--- Input records ---

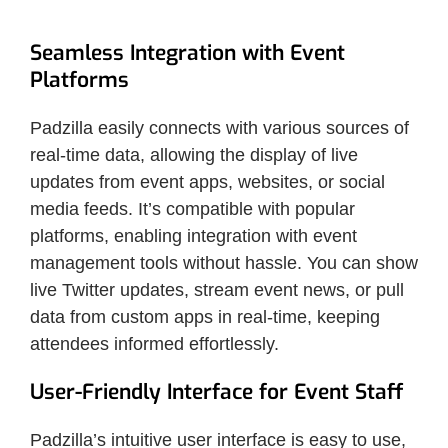
Seamless Integration with Event
Platforms
Padzilla easily connects with various sources of
real-time data, allowing the display of live
updates from event apps, websites, or social
media feeds. It’s compatible with popular
platforms, enabling integration with event
management tools without hassle. You can show
live Twitter updates, stream event news, or pull
data from custom apps in real-time, keeping
attendees informed effortlessly.
User-Friendly Interface for Event Staff
Padzilla’s intuitive user interface is easy to use,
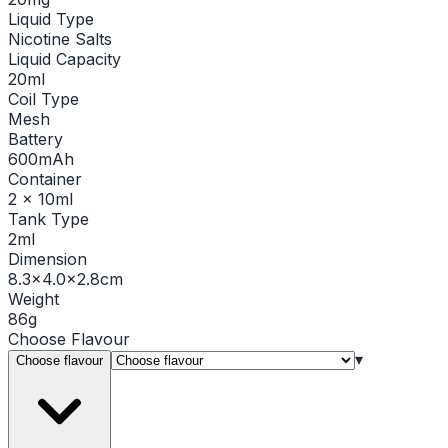
Liquid Type
Nicotine Salts
Liquid Capacity
20ml
Coil Type
Mesh
Battery
600mAh
Container
2 x 10ml
Tank Type
2ml
Dimension
8.3×4.0×2.8cm
Weight
86g
Choose
Flavour
▾
Choose flavour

---

§ What you need to do
Return every line of the records in which the word "live" is found.

§ The completed task
real-time data, allowing the display of live
live Twitter updates, stream event news, or pull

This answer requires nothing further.